§ Task requirements
Search the entries for the word "含视频和音频". Copy every line that holds it.

§ Data extracts
>>>

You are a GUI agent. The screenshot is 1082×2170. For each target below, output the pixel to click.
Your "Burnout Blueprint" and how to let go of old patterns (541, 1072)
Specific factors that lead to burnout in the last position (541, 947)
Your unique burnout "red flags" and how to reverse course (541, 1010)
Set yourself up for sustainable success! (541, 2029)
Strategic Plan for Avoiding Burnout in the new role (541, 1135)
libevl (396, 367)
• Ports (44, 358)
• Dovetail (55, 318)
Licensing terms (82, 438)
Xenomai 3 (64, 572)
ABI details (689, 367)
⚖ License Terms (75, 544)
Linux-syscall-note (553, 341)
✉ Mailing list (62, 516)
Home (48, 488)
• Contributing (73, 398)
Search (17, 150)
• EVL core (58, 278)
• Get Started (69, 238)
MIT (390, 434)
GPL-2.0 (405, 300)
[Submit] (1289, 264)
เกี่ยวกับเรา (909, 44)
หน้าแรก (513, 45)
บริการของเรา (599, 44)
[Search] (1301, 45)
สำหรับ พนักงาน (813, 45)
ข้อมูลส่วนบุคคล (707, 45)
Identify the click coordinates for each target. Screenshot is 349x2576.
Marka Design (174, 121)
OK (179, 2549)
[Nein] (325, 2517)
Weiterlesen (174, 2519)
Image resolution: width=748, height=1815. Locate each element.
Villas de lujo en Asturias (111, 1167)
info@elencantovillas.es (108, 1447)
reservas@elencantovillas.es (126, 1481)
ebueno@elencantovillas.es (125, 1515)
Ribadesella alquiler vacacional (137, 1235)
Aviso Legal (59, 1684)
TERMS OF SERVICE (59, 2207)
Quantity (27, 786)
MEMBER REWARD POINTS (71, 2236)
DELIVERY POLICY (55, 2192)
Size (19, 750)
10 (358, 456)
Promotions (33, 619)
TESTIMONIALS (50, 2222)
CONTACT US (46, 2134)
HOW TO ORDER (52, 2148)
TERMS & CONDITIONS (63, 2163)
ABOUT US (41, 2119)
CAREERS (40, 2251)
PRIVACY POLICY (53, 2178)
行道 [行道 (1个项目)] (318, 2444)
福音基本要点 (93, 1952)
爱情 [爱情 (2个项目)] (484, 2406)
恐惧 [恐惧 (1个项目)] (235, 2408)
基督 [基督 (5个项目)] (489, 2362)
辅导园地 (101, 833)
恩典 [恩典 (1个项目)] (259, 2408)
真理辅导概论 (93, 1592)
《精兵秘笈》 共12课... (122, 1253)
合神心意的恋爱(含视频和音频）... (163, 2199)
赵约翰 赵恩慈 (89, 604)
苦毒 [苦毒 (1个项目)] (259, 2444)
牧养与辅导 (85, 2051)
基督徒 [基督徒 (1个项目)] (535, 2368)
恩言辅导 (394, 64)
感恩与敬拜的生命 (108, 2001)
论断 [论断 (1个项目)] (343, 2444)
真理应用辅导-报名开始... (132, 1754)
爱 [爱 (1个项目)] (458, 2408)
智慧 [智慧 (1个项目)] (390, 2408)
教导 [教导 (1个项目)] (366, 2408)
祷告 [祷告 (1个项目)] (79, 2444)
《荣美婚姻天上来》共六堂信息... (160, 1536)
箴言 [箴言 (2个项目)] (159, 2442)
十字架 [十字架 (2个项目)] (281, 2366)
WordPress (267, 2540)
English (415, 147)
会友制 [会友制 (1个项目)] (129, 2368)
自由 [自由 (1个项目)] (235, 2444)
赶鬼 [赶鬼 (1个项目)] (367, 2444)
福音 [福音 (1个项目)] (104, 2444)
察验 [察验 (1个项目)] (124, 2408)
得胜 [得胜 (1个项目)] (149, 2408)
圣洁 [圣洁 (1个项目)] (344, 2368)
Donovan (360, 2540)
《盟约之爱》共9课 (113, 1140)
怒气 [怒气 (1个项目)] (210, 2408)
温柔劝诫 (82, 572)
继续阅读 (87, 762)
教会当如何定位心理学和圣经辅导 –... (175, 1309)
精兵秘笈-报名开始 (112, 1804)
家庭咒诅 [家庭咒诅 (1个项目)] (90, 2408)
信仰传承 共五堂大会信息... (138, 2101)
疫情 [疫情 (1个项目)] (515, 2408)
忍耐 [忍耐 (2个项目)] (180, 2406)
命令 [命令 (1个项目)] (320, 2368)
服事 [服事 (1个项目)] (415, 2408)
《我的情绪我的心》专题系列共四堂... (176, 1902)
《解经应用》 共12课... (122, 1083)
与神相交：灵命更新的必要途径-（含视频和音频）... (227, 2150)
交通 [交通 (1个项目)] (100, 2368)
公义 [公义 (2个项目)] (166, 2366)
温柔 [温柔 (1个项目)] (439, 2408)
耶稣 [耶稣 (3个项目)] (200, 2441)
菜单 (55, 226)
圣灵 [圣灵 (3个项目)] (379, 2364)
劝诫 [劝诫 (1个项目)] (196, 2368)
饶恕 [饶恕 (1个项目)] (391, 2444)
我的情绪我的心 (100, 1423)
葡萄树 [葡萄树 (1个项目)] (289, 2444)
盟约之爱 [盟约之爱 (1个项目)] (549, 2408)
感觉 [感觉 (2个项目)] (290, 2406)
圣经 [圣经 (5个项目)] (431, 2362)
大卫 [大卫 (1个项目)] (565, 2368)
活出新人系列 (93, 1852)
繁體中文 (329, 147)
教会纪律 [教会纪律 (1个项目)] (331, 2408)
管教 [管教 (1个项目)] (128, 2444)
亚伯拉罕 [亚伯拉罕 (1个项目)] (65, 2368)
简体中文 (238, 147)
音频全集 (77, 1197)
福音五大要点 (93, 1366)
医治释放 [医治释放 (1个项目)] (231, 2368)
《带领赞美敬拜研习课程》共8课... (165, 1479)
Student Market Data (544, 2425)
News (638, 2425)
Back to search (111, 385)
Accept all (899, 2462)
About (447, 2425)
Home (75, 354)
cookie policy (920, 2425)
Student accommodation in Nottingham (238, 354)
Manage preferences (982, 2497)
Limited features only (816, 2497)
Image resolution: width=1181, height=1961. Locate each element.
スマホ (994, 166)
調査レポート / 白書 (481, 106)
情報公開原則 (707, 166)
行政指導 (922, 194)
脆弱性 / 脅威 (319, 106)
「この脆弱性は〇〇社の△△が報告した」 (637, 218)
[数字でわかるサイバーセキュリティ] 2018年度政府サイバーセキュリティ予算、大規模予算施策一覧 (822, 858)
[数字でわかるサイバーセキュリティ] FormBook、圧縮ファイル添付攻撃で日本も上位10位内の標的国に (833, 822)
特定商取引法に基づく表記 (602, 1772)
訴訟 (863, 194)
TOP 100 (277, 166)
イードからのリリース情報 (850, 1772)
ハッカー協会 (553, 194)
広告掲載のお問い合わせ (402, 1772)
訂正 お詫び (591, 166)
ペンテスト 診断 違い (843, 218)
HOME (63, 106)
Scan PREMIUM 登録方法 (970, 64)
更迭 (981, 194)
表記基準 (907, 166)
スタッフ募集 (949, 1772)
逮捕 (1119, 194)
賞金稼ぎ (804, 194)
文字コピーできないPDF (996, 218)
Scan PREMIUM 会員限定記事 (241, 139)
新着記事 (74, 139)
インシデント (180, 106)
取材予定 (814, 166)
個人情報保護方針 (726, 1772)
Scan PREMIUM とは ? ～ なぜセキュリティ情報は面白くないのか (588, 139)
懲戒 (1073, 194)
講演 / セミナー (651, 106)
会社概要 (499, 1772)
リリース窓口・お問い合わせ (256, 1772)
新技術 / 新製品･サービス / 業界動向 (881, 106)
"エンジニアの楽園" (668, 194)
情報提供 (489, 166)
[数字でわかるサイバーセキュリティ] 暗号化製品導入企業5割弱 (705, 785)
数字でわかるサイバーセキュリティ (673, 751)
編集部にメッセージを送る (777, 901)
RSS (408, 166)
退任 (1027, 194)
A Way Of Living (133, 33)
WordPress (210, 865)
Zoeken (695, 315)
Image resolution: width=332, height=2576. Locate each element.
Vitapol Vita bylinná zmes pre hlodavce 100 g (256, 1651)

<<<

§ Response
合神心意的恋爱(含视频和音频）... (163, 2199)
与神相交：灵命更新的必要途径-（含视频和音频）... (227, 2150)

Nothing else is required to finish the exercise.